The strategic enrollment management plan aims to stabilize the university's enrollment within the next five school years, expand online course enrollment, and diversify student population. Steps include new recruitment and branding efforts, implementation of best practices for retention, identifying more financial aid initiatives, and improving the equity gap for students from diverse backgrounds.
Freeman identified three main aspects of the plan while sitting in her office in Altgeld Hall with Acting Provost Chris McCord and Sol Jensen, vice president for enrollment, marketing and communications.
"The first is, our student body will look a little different than it has," Freeman said. "[Second], we expect to see some continued growth in online students, and [third] we aspire to be a Hispanic-serving institution, being realistic about the demographics and the opportunities to meet our missions by meeting students where they are, and the educational opportunities that will work for them."
A number of student affairs, diversity teams, and department leaders contributed to the data-driven plan, Freeman said, along with information gathered from student surveys, course evaluations, and enrollment patterns.
McCord said the undergraduate population of NIU is currently at 19 percent Hispanic, but the goal is to reach at least 25 percent by 2023.
"We're recognizing that we need to not only recruit and retain, but also graduate our diverse population," McCord said.
According to demographic data in the 36-page plan document, over the past 10 years, the undergraduate population of minority students has increased from 29 percent to 45 percent. White students made up 69 percent of the overall student population in 2009, and 53 percent in the fall of 2018.
NIU enrollment peaked just before the Great Recession, with almost 25,000 total students enrolled for the 2007-08 year (23,000 students lived on campus). Enrollment has seen a steady 30 percent decline since then, and now sits at 17,100. NIU is DeKalb County's largest employer, and student population decline has directly impacted the local economy.

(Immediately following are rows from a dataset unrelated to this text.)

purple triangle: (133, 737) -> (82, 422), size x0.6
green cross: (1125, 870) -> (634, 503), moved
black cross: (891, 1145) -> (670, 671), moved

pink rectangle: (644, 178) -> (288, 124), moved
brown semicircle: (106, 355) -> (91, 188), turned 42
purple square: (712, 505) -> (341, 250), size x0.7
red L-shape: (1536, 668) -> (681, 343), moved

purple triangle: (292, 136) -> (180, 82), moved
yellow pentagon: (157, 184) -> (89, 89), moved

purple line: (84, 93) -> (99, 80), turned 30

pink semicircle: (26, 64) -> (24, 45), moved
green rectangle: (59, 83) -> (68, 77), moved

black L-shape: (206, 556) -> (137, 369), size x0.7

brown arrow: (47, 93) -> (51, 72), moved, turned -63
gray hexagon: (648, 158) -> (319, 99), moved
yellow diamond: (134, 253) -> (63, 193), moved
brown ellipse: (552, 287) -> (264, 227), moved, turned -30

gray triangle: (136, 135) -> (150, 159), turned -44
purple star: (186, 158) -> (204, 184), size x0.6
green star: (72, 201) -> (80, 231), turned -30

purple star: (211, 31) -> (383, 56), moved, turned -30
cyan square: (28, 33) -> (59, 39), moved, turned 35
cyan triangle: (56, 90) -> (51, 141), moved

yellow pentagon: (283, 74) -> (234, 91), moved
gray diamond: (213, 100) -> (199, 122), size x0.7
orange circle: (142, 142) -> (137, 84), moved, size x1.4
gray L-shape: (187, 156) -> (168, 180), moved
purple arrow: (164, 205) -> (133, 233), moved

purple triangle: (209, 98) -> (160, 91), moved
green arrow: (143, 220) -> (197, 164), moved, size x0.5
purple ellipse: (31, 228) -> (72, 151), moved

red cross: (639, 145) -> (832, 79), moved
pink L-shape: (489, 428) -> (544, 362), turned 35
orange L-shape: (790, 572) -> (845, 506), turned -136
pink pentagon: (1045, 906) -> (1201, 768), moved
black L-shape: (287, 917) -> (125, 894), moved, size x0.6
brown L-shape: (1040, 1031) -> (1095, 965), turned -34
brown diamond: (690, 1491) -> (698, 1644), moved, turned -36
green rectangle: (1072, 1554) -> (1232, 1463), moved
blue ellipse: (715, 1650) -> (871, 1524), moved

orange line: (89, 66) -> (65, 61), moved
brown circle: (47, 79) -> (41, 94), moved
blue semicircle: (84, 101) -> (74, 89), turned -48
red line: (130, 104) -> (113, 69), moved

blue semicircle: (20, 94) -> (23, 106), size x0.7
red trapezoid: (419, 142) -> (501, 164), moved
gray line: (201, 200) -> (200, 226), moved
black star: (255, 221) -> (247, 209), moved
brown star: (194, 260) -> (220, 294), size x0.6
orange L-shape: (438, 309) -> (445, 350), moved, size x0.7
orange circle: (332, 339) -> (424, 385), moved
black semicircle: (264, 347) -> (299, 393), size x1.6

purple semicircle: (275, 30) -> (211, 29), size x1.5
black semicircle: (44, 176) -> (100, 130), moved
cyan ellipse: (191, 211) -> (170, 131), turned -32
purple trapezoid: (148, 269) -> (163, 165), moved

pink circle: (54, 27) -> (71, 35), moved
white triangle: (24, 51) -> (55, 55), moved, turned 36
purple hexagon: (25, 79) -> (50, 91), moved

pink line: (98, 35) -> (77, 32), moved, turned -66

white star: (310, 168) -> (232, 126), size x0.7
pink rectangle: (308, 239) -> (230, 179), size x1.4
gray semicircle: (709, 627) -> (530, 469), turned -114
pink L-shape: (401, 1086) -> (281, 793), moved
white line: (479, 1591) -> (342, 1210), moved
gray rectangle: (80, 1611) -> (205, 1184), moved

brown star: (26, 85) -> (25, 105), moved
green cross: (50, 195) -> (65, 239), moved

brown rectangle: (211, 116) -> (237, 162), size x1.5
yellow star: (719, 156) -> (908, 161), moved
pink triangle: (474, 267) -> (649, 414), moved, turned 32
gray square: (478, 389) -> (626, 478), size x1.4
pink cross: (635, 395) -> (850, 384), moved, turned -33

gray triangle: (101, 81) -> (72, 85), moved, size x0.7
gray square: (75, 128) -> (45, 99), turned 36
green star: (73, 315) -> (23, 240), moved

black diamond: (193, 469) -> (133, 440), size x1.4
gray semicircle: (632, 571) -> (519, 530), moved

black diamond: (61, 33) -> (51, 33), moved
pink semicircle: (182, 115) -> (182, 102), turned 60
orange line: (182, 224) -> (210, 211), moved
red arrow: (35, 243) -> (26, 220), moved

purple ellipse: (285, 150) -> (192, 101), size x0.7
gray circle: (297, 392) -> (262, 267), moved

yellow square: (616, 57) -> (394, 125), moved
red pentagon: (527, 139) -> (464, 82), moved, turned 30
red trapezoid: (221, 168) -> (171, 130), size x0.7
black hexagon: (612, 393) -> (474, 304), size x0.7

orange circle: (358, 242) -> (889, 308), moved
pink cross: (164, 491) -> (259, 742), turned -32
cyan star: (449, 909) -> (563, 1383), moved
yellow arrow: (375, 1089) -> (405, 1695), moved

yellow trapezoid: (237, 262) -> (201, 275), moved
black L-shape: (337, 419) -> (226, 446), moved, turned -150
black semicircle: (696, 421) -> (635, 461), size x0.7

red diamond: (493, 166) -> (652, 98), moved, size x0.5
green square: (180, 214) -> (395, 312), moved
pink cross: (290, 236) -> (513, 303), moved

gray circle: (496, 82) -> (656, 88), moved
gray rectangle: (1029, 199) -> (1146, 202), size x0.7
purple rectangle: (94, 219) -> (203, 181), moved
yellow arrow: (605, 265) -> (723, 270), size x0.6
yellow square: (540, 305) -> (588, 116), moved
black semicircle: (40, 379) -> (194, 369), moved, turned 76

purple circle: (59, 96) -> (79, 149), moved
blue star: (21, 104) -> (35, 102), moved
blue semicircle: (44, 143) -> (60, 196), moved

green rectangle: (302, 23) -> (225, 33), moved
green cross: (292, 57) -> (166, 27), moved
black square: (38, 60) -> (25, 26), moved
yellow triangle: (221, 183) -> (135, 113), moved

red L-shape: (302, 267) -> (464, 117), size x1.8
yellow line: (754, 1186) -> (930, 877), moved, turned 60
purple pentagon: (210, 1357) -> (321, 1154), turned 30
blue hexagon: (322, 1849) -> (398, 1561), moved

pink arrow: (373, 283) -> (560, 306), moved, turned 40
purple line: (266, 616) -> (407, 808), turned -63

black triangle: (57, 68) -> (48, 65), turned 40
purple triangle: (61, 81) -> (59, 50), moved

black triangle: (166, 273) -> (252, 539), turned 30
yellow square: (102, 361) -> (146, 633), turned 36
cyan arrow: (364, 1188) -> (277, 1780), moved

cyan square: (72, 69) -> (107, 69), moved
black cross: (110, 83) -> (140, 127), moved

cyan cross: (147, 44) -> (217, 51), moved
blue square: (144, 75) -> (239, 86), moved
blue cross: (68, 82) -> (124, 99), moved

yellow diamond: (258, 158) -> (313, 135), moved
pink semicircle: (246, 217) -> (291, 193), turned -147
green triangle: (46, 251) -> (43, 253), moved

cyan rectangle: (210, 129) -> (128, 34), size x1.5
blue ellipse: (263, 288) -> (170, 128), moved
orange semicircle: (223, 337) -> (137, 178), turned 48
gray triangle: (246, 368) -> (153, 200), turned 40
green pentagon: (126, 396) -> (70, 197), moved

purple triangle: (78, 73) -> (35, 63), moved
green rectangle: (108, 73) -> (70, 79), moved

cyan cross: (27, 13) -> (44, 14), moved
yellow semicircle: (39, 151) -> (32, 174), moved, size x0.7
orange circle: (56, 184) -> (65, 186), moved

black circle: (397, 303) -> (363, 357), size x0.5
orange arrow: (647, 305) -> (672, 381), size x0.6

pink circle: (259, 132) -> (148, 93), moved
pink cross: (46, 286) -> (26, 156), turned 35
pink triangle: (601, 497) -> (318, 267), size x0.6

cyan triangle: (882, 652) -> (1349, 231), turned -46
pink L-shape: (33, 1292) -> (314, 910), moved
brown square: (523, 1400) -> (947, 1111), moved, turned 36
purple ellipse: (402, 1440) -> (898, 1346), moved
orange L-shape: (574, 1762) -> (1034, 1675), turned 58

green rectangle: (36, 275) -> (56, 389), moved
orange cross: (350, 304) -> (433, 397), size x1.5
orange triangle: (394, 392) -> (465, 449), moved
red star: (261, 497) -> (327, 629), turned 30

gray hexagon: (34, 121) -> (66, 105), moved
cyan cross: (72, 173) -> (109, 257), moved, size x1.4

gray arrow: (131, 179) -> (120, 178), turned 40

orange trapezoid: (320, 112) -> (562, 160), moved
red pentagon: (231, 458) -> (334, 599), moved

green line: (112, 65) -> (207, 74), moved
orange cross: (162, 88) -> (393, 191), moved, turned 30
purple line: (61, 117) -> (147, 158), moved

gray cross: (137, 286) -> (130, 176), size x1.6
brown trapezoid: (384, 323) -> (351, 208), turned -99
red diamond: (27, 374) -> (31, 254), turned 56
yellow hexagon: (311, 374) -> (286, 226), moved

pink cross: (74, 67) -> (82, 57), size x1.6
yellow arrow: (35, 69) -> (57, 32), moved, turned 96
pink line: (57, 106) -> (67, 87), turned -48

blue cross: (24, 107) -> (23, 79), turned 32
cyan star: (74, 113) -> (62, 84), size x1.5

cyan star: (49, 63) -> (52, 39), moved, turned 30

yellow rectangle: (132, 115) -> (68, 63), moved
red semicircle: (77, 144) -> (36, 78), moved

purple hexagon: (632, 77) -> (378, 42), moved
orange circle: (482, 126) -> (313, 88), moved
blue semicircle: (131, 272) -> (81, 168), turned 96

The strategic plan points to a steady slump in state funding for public education, rising costs of higher education institutions, and data analysis which shows Illinois will have a decline in high school graduates in the next 15 years.
"Times have changed since 2007," Jensen said. "We feel like the [fall 2023 enrollment number] is realistic from a true data analysis standpoint, and that this is what we expect the size of NIU to be for the foreseeable future."
McCord said an accountability plan is currently in development, which will allow plan organizers to meet benchmark goals throughout the next five years, and better address what is working and what isn't, and to adjust accordingly.
Jensen said implementation of changes to the university's marketing and outreach efforts is already underway.
Additionally, Jensen is already in conversation with North Carolina-based tech partner Ivy.AI to develop an artificial intelligence bot which will be able to allow perspective students access to information 24/7, and have answers to their questions – ranging anywhere from details about a nursing program to financial aid packages – personalized by the bot.
"[The bot] crawls our websites, and based on what they pull out different types of questions," Jensen said. "They came up with about 1,300 different pieces of content already and we will in the details. Right now we're focusing on admission, financial aid, and orientation."
The bot allows perspective students to inquire about different programs at NIU during any hour, from anywhere across the world, which Jensen said will help grow student interest in the programs, and benefit recruitment.
Jensen identified programs like Aim High – a new $5 million scholarship program for local students in DeKalb County – as another example of a first step effort to implement the strategic enrollment plan.
Freeman said she hopes the greater DeKalb County community will do its part to realize the benefit NIU students have to countywide growth.
"We all have the ability to make students feel welcome and included," Freeman said. "The student's greatest value to our community isn't just the money they spend with landlords or in stores, it's the fact that they're graduating as talented professionals who can be employees of businesses that are here, businesses that we're trying to attract, and wealth creators and entrepreneurs of the future."